A Nova Carta Constitucional incorporou significativos avanços no campo dos direitos humanos, tanto os individuais como os difusos e coletivos, trazendo, inclusive, diversos remédios constitucionais para garantir a eficácia desses direitos.[6]
 
            A “prevalência dos direitos humanos” (art. 4º, II) é um dos princípios regentes das relações do Brasil com outros povos, conforme previsão constitucional. [7]
            O Estado Democrático de Direito se apresenta fragilizado em sua conceituação clássica, porque a complexidade das sociedades contemporâneas, aliada à mobilidade e ao deslocamento das populações, têm excluído e marginalizado cada vez mais um maior contingente de pessoas.
            O exercício da cidadania, vértice do Estado Democrático de Direito, ao ver de Sidney Guerra, deve ter como alicerce o respeito ao exercício dos direitos fundamentais:
 
[...] é próprio do constitucionalismo democrático que construa sua estrutura sobre os direitos fundamentais. Deve-se ter claro que as pessoas são o centro do sistema político e não podem ser convertidas em instrumentos acessórios do mesmo. A persecução do bem comum, finalidade precípua de toda ordem política, implica o reconhecimento e a garantia da dignidade da pessoa humana de modo que a organização do poder só será relevante se servir ou for útil ao bem estar das pessoas.[8]
 
            Quanto à violência institucionalizada observa-se que o protagonismo do Estado no combate à violência social, rural e urbana, pode ser ilegítima e exacerbada se não for exercida nos estritos termos da lei penal:
 
[...] o Direito Penal conhece dois pólos ou tendências em suas regulações. Por um lado, o tratamento com o cidadão, esperando-se até que se exteriorize sua conduta para reagir, com o fim de confirmar a estrutura normativa da sociedade, e por outro, o tratamento com o inimigo, que é interceptado já no estado prévio, a quem se combate por sua periculosidade.[9]
 
            No texto citado, Günther Jakobs e Manuel Cancio Meliá, analisam o denominado Direito Penal do Inimigo, que procura distinguir o tratamento penal dado ao cidadão comum, que delinque, da antecipação de custódia de segurança diante da periculosidade de um terrorista, serial killer, chefes de quadrilhas etc.

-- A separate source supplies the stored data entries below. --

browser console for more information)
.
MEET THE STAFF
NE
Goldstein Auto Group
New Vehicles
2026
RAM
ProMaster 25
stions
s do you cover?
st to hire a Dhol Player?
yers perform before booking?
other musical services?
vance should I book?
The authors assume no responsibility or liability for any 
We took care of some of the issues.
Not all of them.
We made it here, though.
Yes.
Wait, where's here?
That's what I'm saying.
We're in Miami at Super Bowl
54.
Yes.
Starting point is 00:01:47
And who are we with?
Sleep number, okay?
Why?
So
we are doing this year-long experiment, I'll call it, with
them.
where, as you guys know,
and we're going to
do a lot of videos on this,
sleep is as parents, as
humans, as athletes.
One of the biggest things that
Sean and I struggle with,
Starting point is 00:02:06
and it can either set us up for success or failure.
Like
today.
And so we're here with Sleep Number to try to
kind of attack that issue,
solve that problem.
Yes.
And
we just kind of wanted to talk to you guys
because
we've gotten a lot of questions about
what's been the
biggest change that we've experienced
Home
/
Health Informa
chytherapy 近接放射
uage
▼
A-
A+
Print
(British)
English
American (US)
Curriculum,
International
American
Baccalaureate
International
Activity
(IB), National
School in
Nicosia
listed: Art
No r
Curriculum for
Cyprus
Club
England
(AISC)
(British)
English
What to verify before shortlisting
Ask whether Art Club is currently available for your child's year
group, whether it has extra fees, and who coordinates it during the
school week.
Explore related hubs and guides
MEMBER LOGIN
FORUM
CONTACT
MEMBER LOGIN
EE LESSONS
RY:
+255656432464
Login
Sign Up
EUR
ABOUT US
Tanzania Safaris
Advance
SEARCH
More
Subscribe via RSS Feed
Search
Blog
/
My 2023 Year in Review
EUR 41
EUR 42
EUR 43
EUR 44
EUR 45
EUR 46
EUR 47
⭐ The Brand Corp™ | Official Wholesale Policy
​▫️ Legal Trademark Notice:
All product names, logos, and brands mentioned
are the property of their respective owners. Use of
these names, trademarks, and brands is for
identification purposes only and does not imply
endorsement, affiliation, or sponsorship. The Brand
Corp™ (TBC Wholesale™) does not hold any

            No entanto, alega-se que a insegurança jurídica gerada fere frontalmente os fundamentos do Estado de Direito, posto que diante da lei são utilizados critérios diferentes de prevenção e punição, ferindo, dentre outros princípios, o da igualdade de todos perante a lei (art. 5º, II, CF).[10]
            Procurando retratar e dimensionar a necessidade de rupturas sociais, politicas e econômicas no Brasil, para a objetivação da Justiça Social, Jônatas Luiz Moreira de Paula, afirma que:
 
[...] a inclusão social é um processo político, de contrapartida do Estado normativamente programada no artigo 3º da CF, para a manutenção de uma ordem, racionalmente projetada no fictício contrato social. Mas este processo é de cunho permanente e não se resume apenas à distribuição de renda. A inclusão pelo viés econômico surge como uma tarefa quase que realizada pelo Estado, mas persiste ainda a exclusão social por outros vieses [...].[11]
 
            Prosseguindo-se, nota-se até certo ponto a direta e crescente influência do fenômeno da exclusão social sobre a violência; porque quando a cidadania não é exercida ainda que, minimamente, afasta os indivíduos do acesso aos direitos fundamentais.

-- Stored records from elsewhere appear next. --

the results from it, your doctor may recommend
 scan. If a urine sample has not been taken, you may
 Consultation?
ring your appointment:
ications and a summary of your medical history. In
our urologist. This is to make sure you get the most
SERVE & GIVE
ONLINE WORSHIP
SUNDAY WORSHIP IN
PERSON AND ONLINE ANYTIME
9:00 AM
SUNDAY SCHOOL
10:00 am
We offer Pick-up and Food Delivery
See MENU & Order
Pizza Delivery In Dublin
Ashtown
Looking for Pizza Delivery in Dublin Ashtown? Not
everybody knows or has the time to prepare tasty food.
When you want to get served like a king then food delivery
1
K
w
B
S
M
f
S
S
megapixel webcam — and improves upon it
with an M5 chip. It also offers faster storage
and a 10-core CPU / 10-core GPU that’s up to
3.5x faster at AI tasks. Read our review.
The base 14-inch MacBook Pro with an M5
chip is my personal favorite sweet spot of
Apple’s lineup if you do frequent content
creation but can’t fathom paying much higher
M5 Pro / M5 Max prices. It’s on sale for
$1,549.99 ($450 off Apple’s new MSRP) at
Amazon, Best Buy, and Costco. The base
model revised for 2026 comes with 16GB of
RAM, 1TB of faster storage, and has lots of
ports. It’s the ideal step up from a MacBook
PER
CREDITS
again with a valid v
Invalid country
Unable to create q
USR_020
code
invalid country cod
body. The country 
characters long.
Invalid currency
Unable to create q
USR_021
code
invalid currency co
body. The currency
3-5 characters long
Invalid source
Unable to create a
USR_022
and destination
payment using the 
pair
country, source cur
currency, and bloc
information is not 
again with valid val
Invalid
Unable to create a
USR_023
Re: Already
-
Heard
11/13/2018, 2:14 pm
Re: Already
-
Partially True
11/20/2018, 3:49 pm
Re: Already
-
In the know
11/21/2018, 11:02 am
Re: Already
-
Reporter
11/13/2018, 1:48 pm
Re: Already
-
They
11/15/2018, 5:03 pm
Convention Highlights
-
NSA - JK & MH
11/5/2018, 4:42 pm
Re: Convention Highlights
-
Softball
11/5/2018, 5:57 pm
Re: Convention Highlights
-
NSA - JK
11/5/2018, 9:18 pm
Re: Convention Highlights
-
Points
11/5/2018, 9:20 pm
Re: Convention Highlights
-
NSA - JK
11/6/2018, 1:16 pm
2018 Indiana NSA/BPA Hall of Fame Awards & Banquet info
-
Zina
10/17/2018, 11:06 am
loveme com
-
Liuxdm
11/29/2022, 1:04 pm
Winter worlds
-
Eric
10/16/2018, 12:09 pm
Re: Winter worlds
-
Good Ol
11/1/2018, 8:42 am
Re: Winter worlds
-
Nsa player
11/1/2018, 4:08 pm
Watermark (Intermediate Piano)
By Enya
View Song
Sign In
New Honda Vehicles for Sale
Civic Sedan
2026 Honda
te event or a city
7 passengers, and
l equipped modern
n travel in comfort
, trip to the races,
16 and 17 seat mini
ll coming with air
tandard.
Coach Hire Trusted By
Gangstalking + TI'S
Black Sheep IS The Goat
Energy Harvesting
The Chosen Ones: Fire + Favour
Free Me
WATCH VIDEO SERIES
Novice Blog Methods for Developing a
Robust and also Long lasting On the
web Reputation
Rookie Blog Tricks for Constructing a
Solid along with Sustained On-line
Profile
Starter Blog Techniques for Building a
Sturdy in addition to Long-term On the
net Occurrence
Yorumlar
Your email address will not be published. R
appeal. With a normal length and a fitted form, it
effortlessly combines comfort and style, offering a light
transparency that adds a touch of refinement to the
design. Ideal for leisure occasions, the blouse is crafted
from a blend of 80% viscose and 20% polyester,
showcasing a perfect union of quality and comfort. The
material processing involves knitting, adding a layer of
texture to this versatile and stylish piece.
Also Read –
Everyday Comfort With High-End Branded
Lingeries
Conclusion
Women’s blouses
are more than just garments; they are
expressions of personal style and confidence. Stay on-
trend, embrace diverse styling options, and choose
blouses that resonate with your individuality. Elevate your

            Consoante a breve análise desenvolvida, pode-se associar o crescimento da violência social, rural e urbana, à exclusão e marginalização dos cidadãos; e à apatia do Estado, titular do monopólio da coerção, paralisado diante da insegurança coletiva.
 
2.1 INSTITUCIONALIZAÇÃO DA VIOLÊNCIA
 
            A violência contém em sua noção a ideia de força desproporcional, reação excessiva, ímpeto incomum, dentre outros aspectos que comporta. +
            Ao distinguir as espécies de violência, Herkenhoff apresenta três níveis, a saber:
 
a) a violência institucionalizada, decorrente da estrutura socioeconômica vigente;
b) a violência privada, de indivíduos ou grupos, que se manifesta através de comportamentos definidos como criminosos, pelo sistema legal;
c) a violência oficial, representada pela repressão policial e por aquela exercida pelo aparelho judiciário e prisional. [12]
 
            Embora o autor precitado estabeleça destaques e diferenciações sobre a violência, fica evidente que nos três níveis em que se manifesta está presente a ausência do Estado no cumprimento de sua finalidade última, qual seja, “promover o bem comum, mediante políticas públicas assecuratórias do exercício dos direitos individuais e coletivos”.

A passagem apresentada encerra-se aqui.